The grim reality is that the “tight measures” in reality choke the overburdened ordinary Zimbabwean on the street.
It is against the backdrop of this possibility of price controls that I make the case that any person of a sound mind, who has lived through Zimbabwean life and its complications in the last two decades, can vouch for the futility of price controls. As mentioned before, price controls, in the wake of scary inflation, have been introduced in the past. But nowhere in the world have price controls been reported as a success. Zimbabwe doesn’t even need the failure examples of distant countries to drop this fearsome idea of price controls. Zimbabweans know too well the immediate results of introducing price controls. The matter is simple. It’s an all too familiar script for Zimbabweans.
The surest thing that follows price controls is a critical shortage of such commodities and a thriving black market. In essence, price controls are as sure-fire recipe to boost the black market. It would be foolhardy for the incumbent government to traverse the ill-fated route of price controls after having seen the tragedy former President Robert Mugabe wrought on this country with the same idea. Zimbabwe experienced one of its most trying times when, for months on end, the country trudged on with a worthless currency and empty shops. The greater part of 2007 and 2008 had Zimbabweans scrounging for a living under near inhuman conditions as virtually everything had to be queued for.
It is ironical that the government itself had been preaching the gospel of letting market forces determine prices all along. There is nothing positive that results from populist policies. While people may feel relieved in the short term, the worst will be sure to follow. Instead of the government continually accusing business of profiteering and using the exchange rate to fix prices, it is time for self-introspection. A national administration cannot live on pointing fingers and being reactionary.
The government of President Emmerson Mnangagwa has a real task of thinking; a task to think practically hard on how to turn the fortunes of this long-suffering nation. Zimbabwe needs real sustainable solutions to arrest the economic freefall.
There are plenty of lessons to be taken from the Mugabe era where populist ideas reigned supreme. The simple challenge with populist ideas is that they stand on clay legs; populist ideas cannot last the distance.

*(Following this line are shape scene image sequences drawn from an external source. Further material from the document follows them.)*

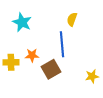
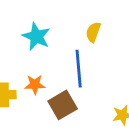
cyan star: (22, 22) -> (36, 36), moved

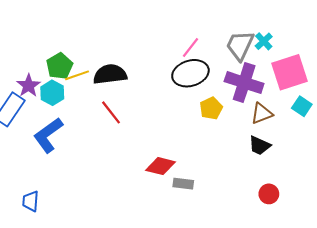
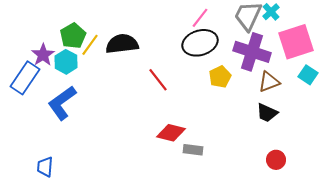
yellow line: (77, 75) -> (90, 45), turned -35
red line: (111, 112) -> (158, 80), moved

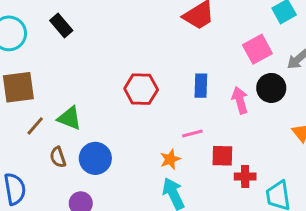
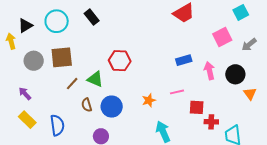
blue rectangle: (201, 86) -> (184, 60), turned 70
black circle: (271, 88) -> (235, 74), moved
red hexagon: (141, 89) -> (120, 61), moved
orange star: (170, 159) -> (149, 100), moved

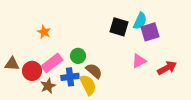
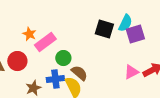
pink triangle: (139, 61) -> (131, 72), moved
pink rectangle: (52, 63) -> (45, 42), moved
red circle: (32, 71) -> (17, 61), moved

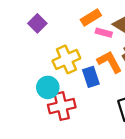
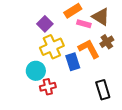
purple square: (37, 23) -> (45, 24), moved
red cross: (62, 106) -> (48, 87), size x0.7

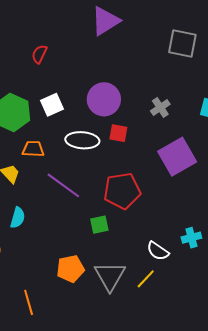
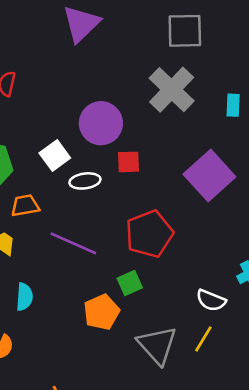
white square: (52, 105) -> (55, 155), moved
gray cross: (160, 107) -> (172, 90), moved, size x1.8
white ellipse: (82, 140) -> (85, 181), size x0.7
orange pentagon: (70, 269) -> (102, 312), moved

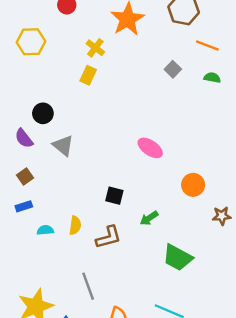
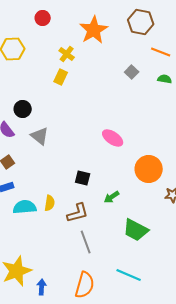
orange circle: (193, 185) -> (149, 169), size x1.4
cyan semicircle: (45, 230) -> (25, 207), size x1.6
gray line: (88, 286) -> (86, 242), moved

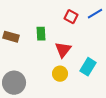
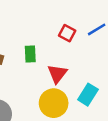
yellow circle: (60, 74) -> (54, 103), size x1.5

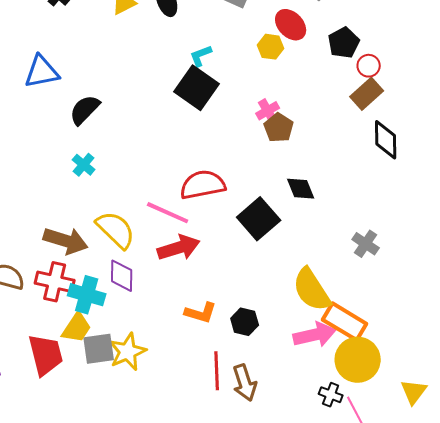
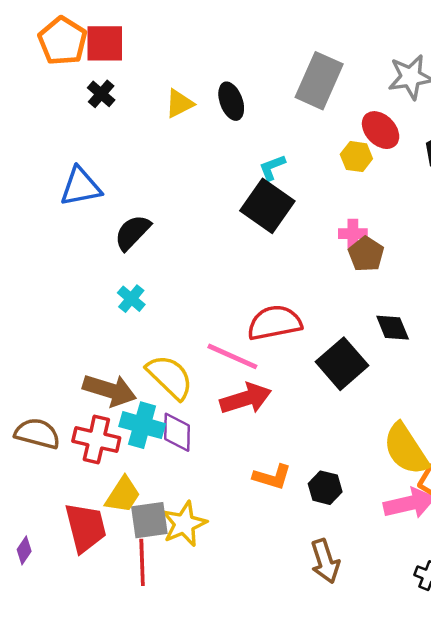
pink cross: (268, 111) -> (353, 234), turned 30
cyan cross: (87, 295) -> (142, 425), moved
red line: (217, 371) -> (142, 562), moved

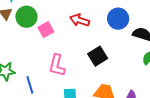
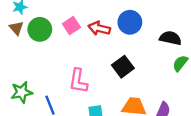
blue circle: (118, 19) -> (130, 22), moved
pink square: (46, 30) -> (71, 26), moved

We all remember how taskforces were set up during the Mugabe era to crack down on businesses perceived to be charging higher prices. We saw how Mugabe, through the then Reserve Bank of Zimbabwe governor, Gideon Gono, remained headstrong that the worthless bearer cheque was close to the United States dollar in worthiness. The introduction of the freedom trains were all populist ideas which failed to last the distance.
The current government, being composed of people who held influential offices in Mugabe’s administration, must shun such policies that bring immediate gratification, but later trigger immense suffering for the masses. Real practical and lasting solutions to the economic crisis are required, not impulsive and emotional political decisions.
Learnmore Zuze is a legal officer and writes in his personal capacity.